Exercise objective:
An exact copy of the data below is needed; please leave out any pictures.

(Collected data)
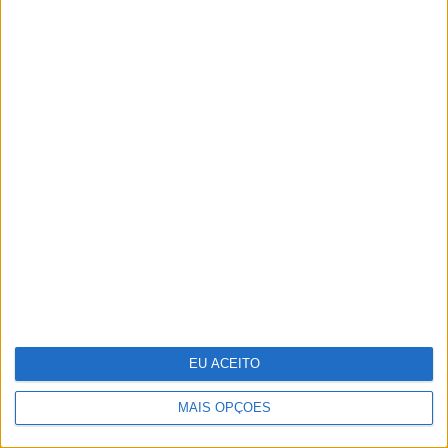
35 lugares à sombra
EU ACEITO
MAIS OPÇÕES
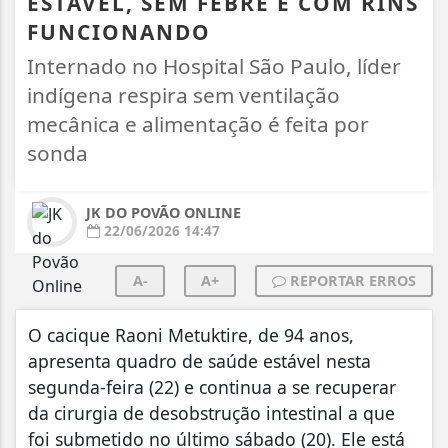
ESTÁVEL, SEM FEBRE E COM RINS
FUNCIONANDO
Internado no Hospital São Paulo, líder
indígena respira sem ventilação
mecânica e alimentação é feita por
sonda
JK DO POVÃO ONLINE
22/06/2026 14:47
A-
A+
REPORTAR ERROS
O cacique Raoni Metuktire, de 94 anos,
apresenta quadro de saúde estável nesta
segunda-feira (22) e continua a se recuperar
da cirurgia de desobstrução intestinal a que
foi submetido no último sábado (20). Ele está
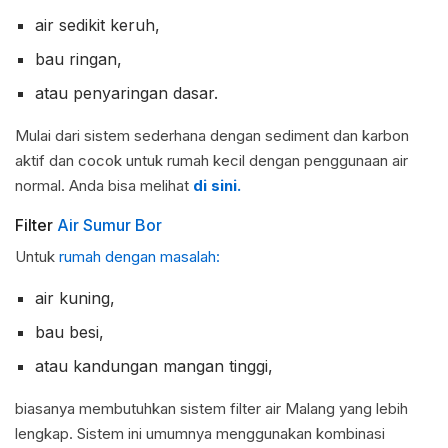
air sedikit keruh,
bau ringan,
atau penyaringan dasar.
Mulai dari sistem sederhana dengan sediment dan karbon
aktif dan cocok untuk rumah kecil dengan penggunaan air
normal. Anda bisa melihat
di sini.
Filter
Air Sumur Bor
Untuk
rumah dengan masalah:
air kuning,
bau besi,
atau kandungan mangan tinggi,
biasanya membutuhkan sistem filter air Malang yang lebih
lengkap. Sistem ini umumnya menggunakan kombinasi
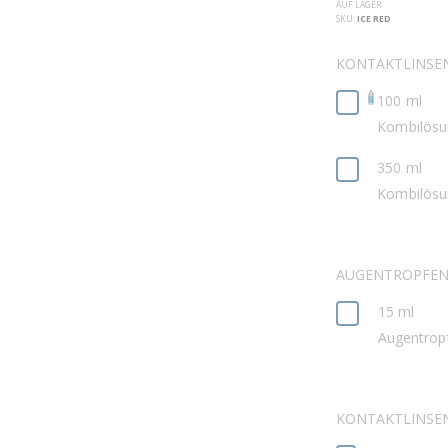
AUF LAGER
SKU
ICE RED
KONTAKTLINSEN
100 ml
Kombilösu
350 ml
Kombilösu
AUGENTROPFE
15 ml
Augentrop
KONTAKTLINSE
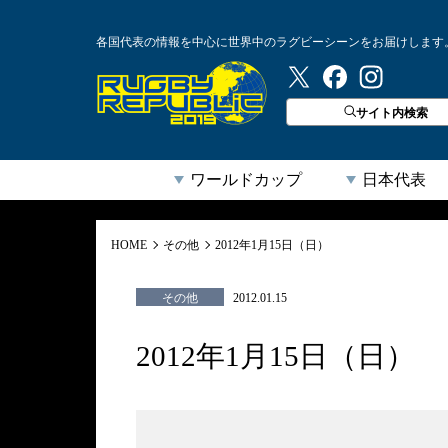
各国代表の情報を中心に世界中のラグビーシーンをお届けします
ラグビーリパブリック
サイト内検索
ワールドカップ
日本代表
HOME
その他
2012年1月15日（日）
その他
2012.01.15
2012年1月15日（日）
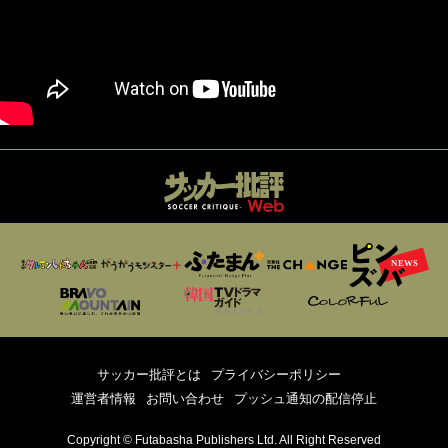
サッカー批評とは
プライバシーポリシー
運営者情報
お問い合わせ
プッシュ通知の配信停止
Copyright © Futabasha Publishers Ltd. All Right Reserved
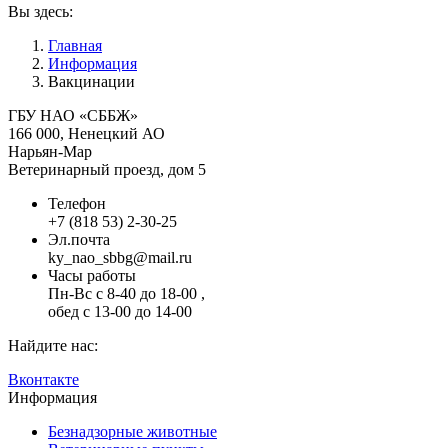
Вы здесь:
Главная
Информация
Вакцинации
ГБУ НАО «СББЖ»
166 000, Ненецкий АО
Нарьян-Мар
Ветеринарный проезд, дом 5
Телефон
+7 (818 53) 2-30-25
Эл.почта
ky_nao_sbbg@mail.ru
Часы работы
Пн-Вс с 8-40 до 18-00 ,
обед с 13-00 до 14-00
Найдите нас:
Вконтакте
Информация
Безнадзорные животные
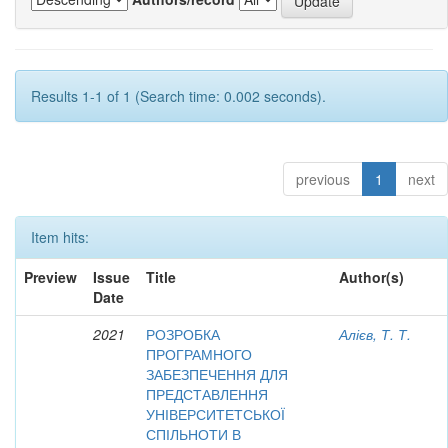
Results 1-1 of 1 (Search time: 0.002 seconds).
previous
1
next
Item hits:
Preview
Issue
Title
Author(s)
Date
2021
РОЗРОБКА
Алієв, Т. Т.
ПРОГРАМНОГО
ЗАБЕЗПЕЧЕННЯ ДЛЯ
ПРЕДСТАВЛЕННЯ
УНІВЕРСИТЕТСЬКОЇ
СПІЛЬНОТИ В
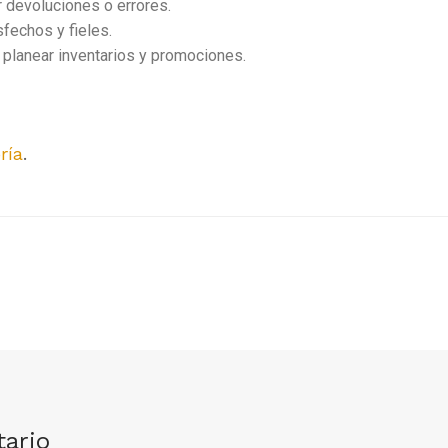
devoluciones o errores.
fechos y fieles.
 planear inventarios y promociones.
ría
.
ario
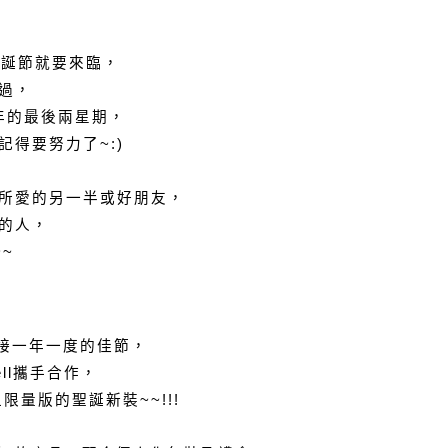
聖誕節就要來臨，
過，
9年的最後兩星期，
得要努力了~:)
所愛的另一半或好朋友，
的人，
~
1為了迎接一年一度的佳節，
ell攜手合作，
上限量版的聖誕新裝~~!!!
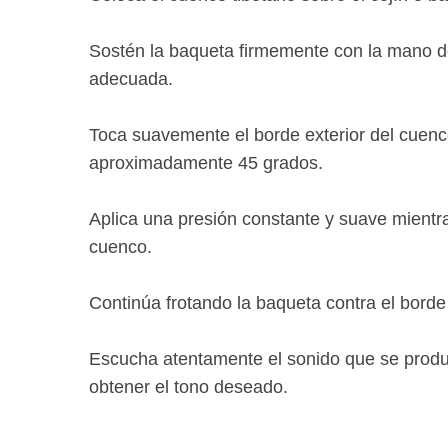
Sostén la baqueta firmemente con la mano d
adecuada.
Toca suavemente el borde exterior del cuen
aproximadamente 45 grados.
Aplica una presión constante y suave mientr
cuenco.
Continúa frotando la baqueta contra el bord
Escucha atentamente el sonido que se produce
obtener el tono deseado.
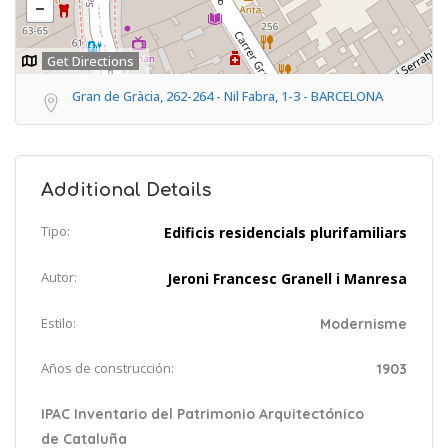
Get Directions
Gran de Gràcia, 262-264 - Nil Fabra, 1-3 - BARCELONA
Additional Details
Tipo:
Edificis residencials plurifamiliars
Autor:
Jeroni Francesc Granell i Manresa
Estilo:
Modernisme
Años de construcción:
1903
IPAC Inventario del Patrimonio Arquitectónico
de Cataluña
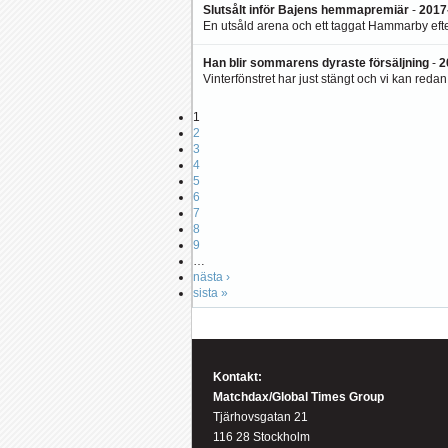
Slutsålt inför Bajens hemmapremiär
-
2017
En utsåld arena och ett taggat Hammarby efter
Han blir sommarens dyraste försäljning
-
2
Vinterfönstret har just stängt och vi kan redan
1
2
3
4
5
6
7
8
9
…
nästa ›
sista »
Kontakt:
Matchdax/Global Times Group
Tjärhovsgatan 21
116 28 Stockholm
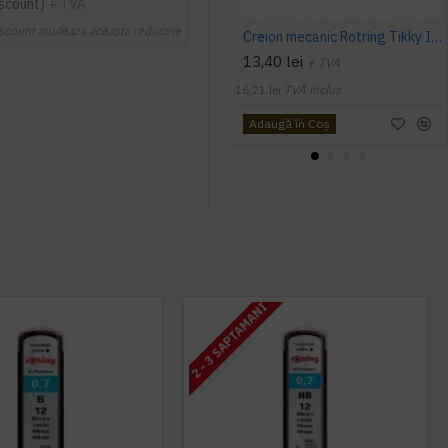
iscount)
+ TVA
scount anuleaza aceasta reducere
Creion mecanic Rotring Tikky III, mina 1 mm, negru
13,40 lei
+ TVA
16,21 lei
TVA inclus
Adaugă în Coş
2 - 3 SAPTAMANI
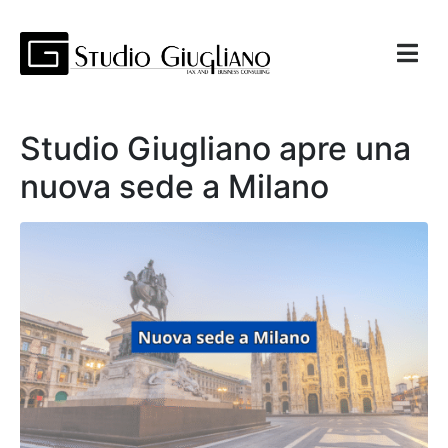
Studio Giugliano apre una
nuova sede a Milano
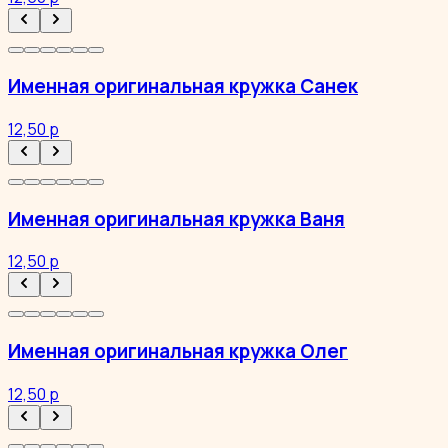
Именная оригинальная кружка Санек
12,50 р
Именная оригинальная кружка Ваня
12,50 р
Именная оригинальная кружка Олег
12,50 р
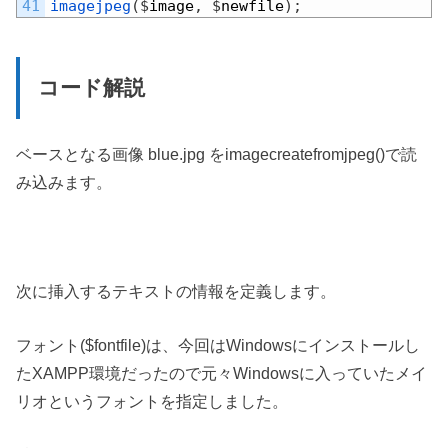
41
imagejpeg
(
$
image
,
$
newfile
)
;
コード解説
ベースとなる画像 blue.jpg をimagecreatefromjpeg()で読
み込みます。
次に挿入するテキストの情報を定義します。
フォント($fontfile)は、今回はWindowsにインストールし
たXAMPP環境だったので元々Windowsに入っていたメイ
リオというフォントを指定しました。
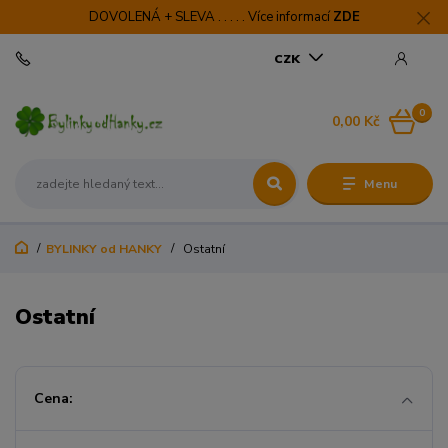
DOVOLENÁ + SLEVA . . . . . Více informací
ZDE
CZK
0
0,00 Kč
Menu
BYLINKY od HANKY
Ostatní
Ostatní
Cena:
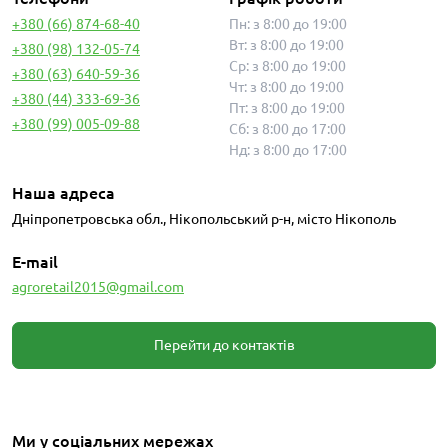
+380 (66) 874-68-40
Пн: з 8:00 до 19:00
Вт: з 8:00 до 19:00
+380 (98) 132-05-74
Ср: з 8:00 до 19:00
+380 (63) 640-59-36
Чт: з 8:00 до 19:00
+380 (44) 333-69-36
Пт: з 8:00 до 19:00
+380 (99) 005-09-88
Сб: з 8:00 до 17:00
Нд: з 8:00 до 17:00
Наша адреса
Дніпропетровська обл., Нікопольський р-н, місто Нікополь
E-mail
agroretail2015@gmail.com
Перейти до контактів
Ми у соціальних мережах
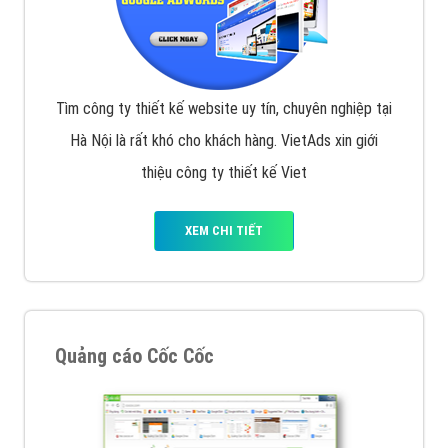
Tìm công ty thiết kế website uy tín, chuyên nghiệp tại
Hà Nội là rất khó cho khách hàng. VietAds xin giới
thiệu công ty thiết kế Viet
XEM CHI TIẾT
Quảng cáo Cốc Cốc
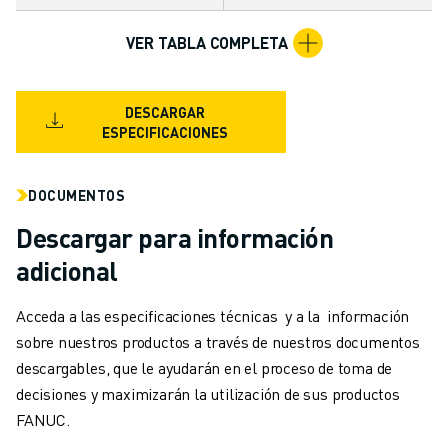
MANIPULACIÓN DE MATERIALES
PINTURA
VER TABLA COMPLETA
PALETIZADO
SOLDADURA POR PUNTOS
DESCARGAR
INSPECCIÓN VISUAL
ESPECIFICACIONES
CORTE POR HILO EDM
CASOS PRÁCTICOS
DOCUMENTOS
ATENCIÓN AL CLIENTE
ATENCIÓN AL CLIENTE
Descargar para información
FANUC PLANS
adicional
CAMPO Y MANTENIMIENTO
ASISTENCIA TÉCNICA A DISTANCIA
Acceda a las especificaciones técnicas y a la información
PIEZAS DE RECAMBIO
sobre nuestros productos a través de nuestros documentos
REMANUFACTURING
descargables, que le ayudarán en el proceso de toma de
HERRAMIENTAS DE SERVICIO DIGITAL
decisiones y maximizarán la utilización de sus productos
E- STORE
FANUC.
CENTRO DE DESCARGAS " MYFANUC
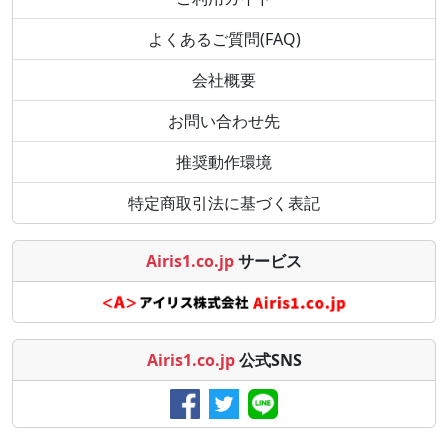
よくあるご質問(FAQ)
会社概要
お問い合わせ先
推奨動作環境
特定商取引法に基づく表記
Airis1.co.jp
サービス
Airis1.co.jp
公式SNS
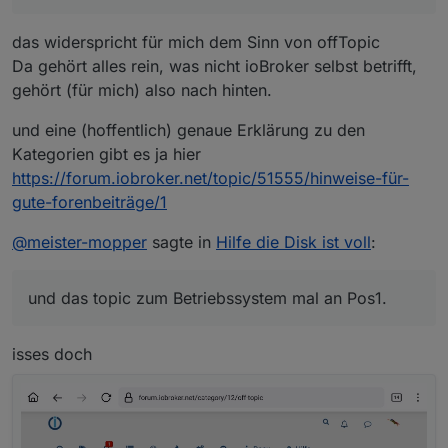
das widerspricht für mich dem Sinn von offTopic
Da gehört alles rein, was nicht ioBroker selbst betrifft,
gehört (für mich) also nach hinten.
und eine (hoffentlich) genaue Erklärung zu den
Kategorien gibt es ja hier
https://forum.iobroker.net/topic/51555/hinweise-für-
gute-forenbeiträge/1
@
meister-mopper
sagte in
Hilfe die Disk ist voll
:
und das topic zum Betriebssystem mal an Pos1.
isses doch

The completed task:
35 lugares à sombra
EU ACEITO
MAIS OPÇÕES
ESTÁVEL, SEM FEBRE E COM RINS
FUNCIONANDO
Internado no Hospital São Paulo, líder
indígena respira sem ventilação
mecânica e alimentação é feita por
sonda
JK DO POVÃO ONLINE
22/06/2026 14:47
A-
A+
REPORTAR ERROS
O cacique Raoni Metuktire, de 94 anos,
apresenta quadro de saúde estável nesta
segunda-feira (22) e continua a se recuperar
da cirurgia de desobstrução intestinal a que
foi submetido no último sábado (20). Ele está
air sedikit keruh,
bau ringan,
atau penyaringan dasar.
Mulai dari sistem sederhana dengan sediment dan karbon
aktif dan cocok untuk rumah kecil dengan penggunaan air
normal. Anda bisa melihat
di sini.
Filter
Air Sumur Bor
Untuk
rumah dengan masalah:
air kuning,
bau besi,
atau kandungan mangan tinggi,
biasanya membutuhkan sistem filter air Malang yang lebih
lengkap. Sistem ini umumnya menggunakan kombinasi
AUF LAGER
SKU
ICE RED
KONTAKTLINSEN
100 ml
Kombilösu
350 ml
Kombilösu
AUGENTROPFE
15 ml
Augentrop
KONTAKTLINSE
各国代表の情報を中心に世界中のラグビーシーンをお届けします
ラグビーリパブリック
サイト内検索
ワールドカップ
日本代表
HOME
その他
2012年1月15日（日）
その他
2012.01.15
2012年1月15日（日）
サッカー批評とは
プライバシーポリシー
運営者情報
お問い合わせ
プッシュ通知の配信停止
Copyright © Futabasha Publishers Ltd. All Right Reserved
Вы здесь:
Главная
Информация
Вакцинации
ГБУ НАО «СББЖ»
166 000, Ненецкий АО
Нарьян-Мар
Ветеринарный проезд, дом 5
Телефон
+7 (818 53) 2-30-25
Эл.почта
ky_nao_sbbg@mail.ru
Часы работы
Пн-Вс с 8-40 до 18-00 ,
обед с 13-00 до 14-00
Найдите нас:
Вконтакте
Информация
Безнадзорные животные
Results 1-1 of 1 (Search time: 0.002 seconds).
previous
1
next
Item hits:
Preview
Issue
Title
Author(s)
Date
2021
РОЗРОБКА
Алієв, Т. Т.
ПРОГРАМНОГО
ЗАБЕЗПЕЧЕННЯ ДЛЯ
ПРЕДСТАВЛЕННЯ
УНІВЕРСИТЕТСЬКОЇ
СПІЛЬНОТИ В
devoluciones o errores.
fechos y fieles.
 planear inventarios y promociones.
ría
.
ario
聖誕節就要來臨，
過，
9年的最後兩星期，
得要努力了~:)
所愛的另一半或好朋友，
的人，
~
1為了迎接一年一度的佳節，
ell攜手合作，
上限量版的聖誕新裝~~!!!
Sostén la baqueta firmemente con la mano d
adecuada.
Toca suavemente el borde exterior del cuen
aproximadamente 45 grados.
Aplica una presión constante y suave mientr
cuenco.
Continúa frotando la baqueta contra el bord
Escucha atentamente el sonido que se produce
obtener el tono deseado.
Get Directions
Gran de Gràcia, 262-264 - Nil Fabra, 1-3 - BARCELONA
Additional Details
Tipo:
Edificis residencials plurifamiliars
Autor:
Jeroni Francesc Granell i Manresa
Estilo:
Modernisme
Años de construcción:
1903
IPAC Inventario del Patrimonio Arquitectónico
de Cataluña
Slutsålt inför Bajens hemmapremiär
-
2017
En utsåld arena och ett taggat Hammarby efter
Han blir sommarens dyraste försäljning
-
2
Vinterfönstret har just stängt och vi kan redan
1
2
3
4
5
6
7
8
9
…
nästa ›
sista »
Kontakt:
Matchdax/Global Times Group
Tjärhovsgatan 21
116 28 Stockholm
iscount)
+ TVA
scount anuleaza aceasta reducere
Creion mecanic Rotring Tikky III, mina 1 mm, negru
13,40 lei
+ TVA
16,21 lei
TVA inclus
Adaugă în Coş
2 - 3 SAPTAMANI
Studio Giugliano apre una
nuova sede a Milano
Именная оригинальная кружка Санек
12,50 р
Именная оригинальная кружка Ваня
12,50 р
Именная оригинальная кружка Олег
12,50 р
41
imagejpeg
(
$
image
,
$
newfile
)
;
コード解説
ベースとなる画像 blue.jpg をimagecreatefromjpeg()で読
み込みます。
次に挿入するテキストの情報を定義します。
フォント($fontfile)は、今回はWindowsにインストールし
たXAMPP環境だったので元々Windowsに入っていたメイ
リオというフォントを指定しました。
DOVOLENÁ + SLEVA . . . . . Více informací
ZDE
CZK
0
0,00 Kč
Menu
BYLINKY od HANKY
Ostatní
Ostatní
Cena:
+380 (66) 874-68-40
Пн: з 8:00 до 19:00
Вт: з 8:00 до 19:00
+380 (98) 132-05-74
Ср: з 8:00 до 19:00
+380 (63) 640-59-36
Чт: з 8:00 до 19:00
+380 (44) 333-69-36
Пт: з 8:00 до 19:00
+380 (99) 005-09-88
Сб: з 8:00 до 17:00
Нд: з 8:00 до 17:00
Наша адреса
Дніпропетровська обл., Нікопольський р-н, місто Нікополь
E-mail
agroretail2015@gmail.com
Перейти до контактів
Ми у соціальних мережах
Tìm công ty thiết kế website uy tín, chuyên nghiệp tại
Hà Nội là rất khó cho khách hàng. VietAds xin giới
thiệu công ty thiết kế Viet
XEM CHI TIẾT
Quảng cáo Cốc Cốc
MANIPULACIÓN DE MATERIALES
PINTURA
VER TABLA COMPLETA
PALETIZADO
SOLDADURA POR PUNTOS
DESCARGAR
INSPECCIÓN VISUAL
ESPECIFICACIONES
CORTE POR HILO EDM
CASOS PRÁCTICOS
DOCUMENTOS
ATENCIÓN AL CLIENTE
ATENCIÓN AL CLIENTE
Descargar para información
FANUC PLANS
adicional
CAMPO Y MANTENIMIENTO
ASISTENCIA TÉCNICA A DISTANCIA
Acceda a las especificaciones técnicas y a la información
PIEZAS DE RECAMBIO
sobre nuestros productos a través de nuestros documentos
REMANUFACTURING
descargables, que le ayudarán en el proceso de toma de
HERRAMIENTAS DE SERVICIO DIGITAL
decisiones y maximizarán la utilización de sus productos
E- STORE
FANUC.
CENTRO DE DESCARGAS " MYFANUC
よくあるご質問(FAQ)
会社概要
お問い合わせ先
推奨動作環境
特定商取引法に基づく表記
Airis1.co.jp
サービス
Airis1.co.jp
公式SNS
das widerspricht für mich dem Sinn von offTopic
Da gehört alles rein, was nicht ioBroker selbst betrifft,
gehört (für mich) also nach hinten.
und eine (hoffentlich) genaue Erklärung zu den
Kategorien gibt es ja hier
https://forum.iobroker.net/topic/51555/hinweise-für-
gute-forenbeiträge/1
@
meister-mopper
sagte in
Hilfe die Disk ist voll
:
und das topic zum Betriebssystem mal an Pos1.
isses doch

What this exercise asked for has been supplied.